I say “our" next steps as I feel it is very important that this is a team effort where the United Nations and governments from around the world work together with civil society- the non-governmental organisations, -the NGOs, - in the review, planning and implementation of our efforts to tackle this major problem that causes so much harm and distress to individuals, families and communities in all parts of the globe. I hope that the voice of the non-governmental organisations will be listened to and not only heard.
They are key players in our team to ensure our efforts reach the target populations in each of our countries. I hope you will allow me to stress their role in this major milestone event where Governments come together to reflect and plan ahead. So that you might make best use of the collective goodwill and commitment of NGO´s from across the globe in your assessment of progress and your planning for the future,
Beyond 2008, was created with support from UNODC and with substantial financial contributions from member states, including from my own country. The initiator was the Vienna NGO Committee – a group that represents the NGO sector in its collaboration with the United Nations Office on Drugs and Crime and which has received significant input from Mentor.
Many of you are already well aware of the historic initiative that brought together over 900 NGO representatives – they came from around the world, sat together in 13 regional meetings and gave their advice, insight and recommendations on how best we can collectively address the impact of drug use on our youth, in our communities and in our families.
Mentor Foundation was pleased to contribute to the leadership of this initiative. My officials have briefed me along the process and you could sense that there was a genuine enthusiasm and commitment from NGO´s to substantively contribute to the 10 year UNGASS Illicit Drugs review.

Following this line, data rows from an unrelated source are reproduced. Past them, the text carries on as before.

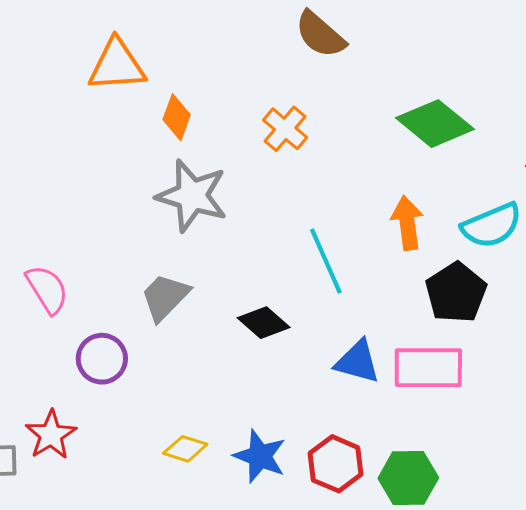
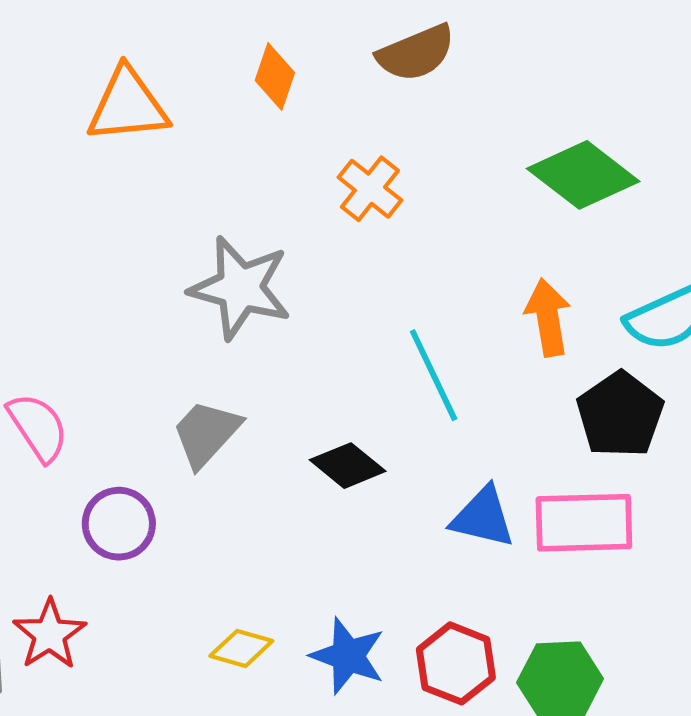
brown semicircle: (320, 34) -> (416, 53), turned -62
orange diamond: (177, 117) -> (275, 77), moved

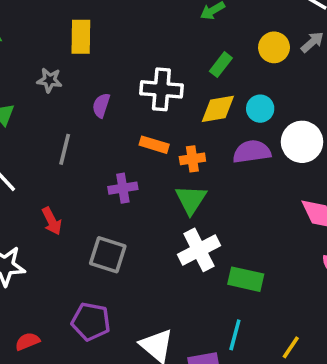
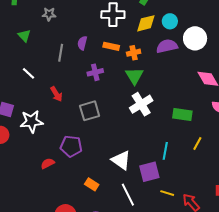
purple semicircle: (101, 105) -> (82, 43), moved
gray square: (108, 255) -> (90, 111), turned -30
green rectangle: (246, 279) -> (182, 115), moved
purple pentagon: (91, 322) -> (71, 146), moved
yellow line: (291, 347) -> (197, 143), moved

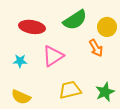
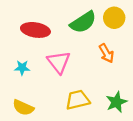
yellow circle: (107, 27) -> (114, 18), moved
pink triangle: (53, 56) -> (59, 62), turned -35

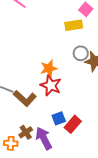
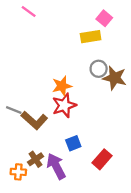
red star: (51, 85) -> (64, 105), turned 30
red rectangle: (73, 124) -> (102, 159), moved

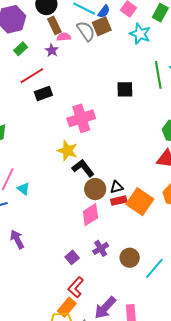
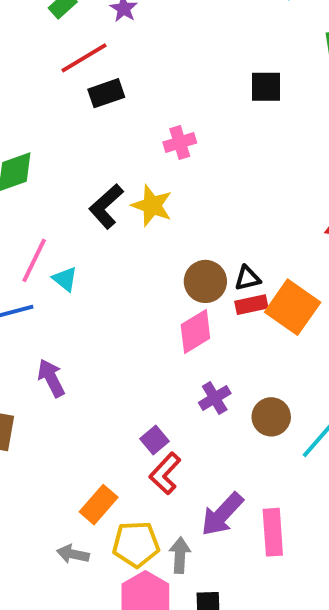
pink cross: (81, 118) -> (180, 143), size x0.6
black L-shape: (83, 168) -> (106, 206), moved, turned -95
purple square: (72, 257) -> (154, 440), moved
orange rectangle: (67, 307) -> (99, 505), moved

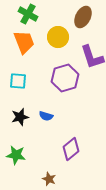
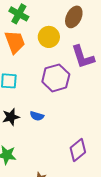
purple diamond: (71, 149) -> (78, 150), moved

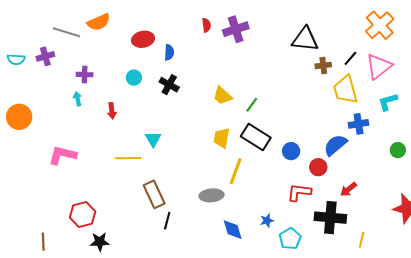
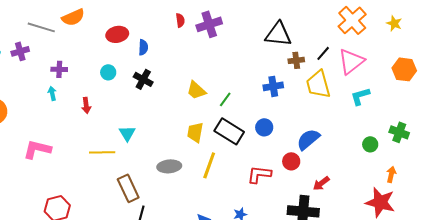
blue cross: (359, 124) -> (273, 86), moved
blue circle: (291, 151) -> (264, 127), moved
red L-shape: (299, 192) -> (259, 174), moved
gray ellipse: (211, 195) -> (169, 166), moved

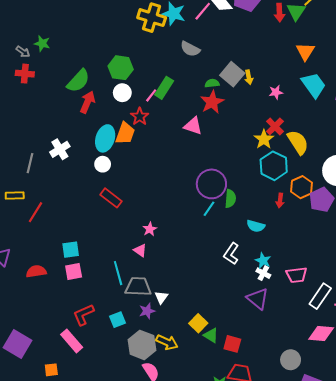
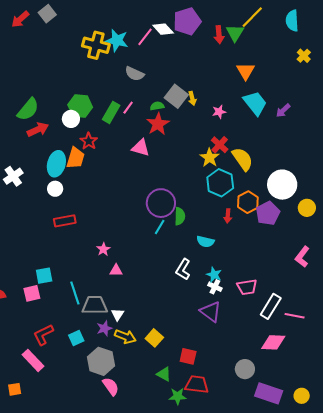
green hexagon: (121, 68) -> (80, 106), moved
pink line: (151, 95) -> (128, 108), moved
red arrow: (88, 102) -> (38, 130), turned 45
red rectangle: (111, 198) -> (65, 221), turned -45
cyan square: (71, 250) -> (44, 276), moved
pink triangle: (140, 250) -> (116, 270), moved, turned -32
green triangle: (211, 335) -> (164, 374), moved
yellow arrow: (167, 342) -> (125, 337), moved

The culmination of the Beyond 2008 process occurred in July last year – just next door in the Boardroom – where 300 NGO´s from across the globe, representing very different ideological perspectives and experiences – yet they sat together, debated – sometime strenuously – and came away with a consensus Declaration and three resolutions.
Those documents were introduced to your preparatory work and I am pleased to note the many points of commonality between these NGO recommendations and those outlined in the Political Declaration and Action Plans. Beyond 2008 brought three key areas to the discussion.
First, it spoke very clearly about the concept of shared responsibility in addressing the impact of drug abuse, a concept you have included as one of the topics for the round tables. As is well known, it is only through an effective partnership between member states, the Commission on Narcotic Drugs, UN organizations and NGO´s that we can make a true difference in the lives of those affected by drug use.
Mr. Costa is known for saying “drug issues are too important to be left to governments alone". I would suggest to you all that Beyond 2008 shows a serious and concerted attempt by NGO´s to be held accountable for their actions and shows their willingness to work alongside you. There is a real opportunity now to take this willingness on board and to find improved mechanisms for collaboration, partnership and shared responsibility.
Next, Beyond 2008 brought the voice of those most affected to the table. Most of us in this room enjoy a living standard and opportunities which are far beyond those of the vast majority of the world´s population. Often it is those who are most marginalized and most at risk that have the weakest voice and yet we must hear that voice and work with them.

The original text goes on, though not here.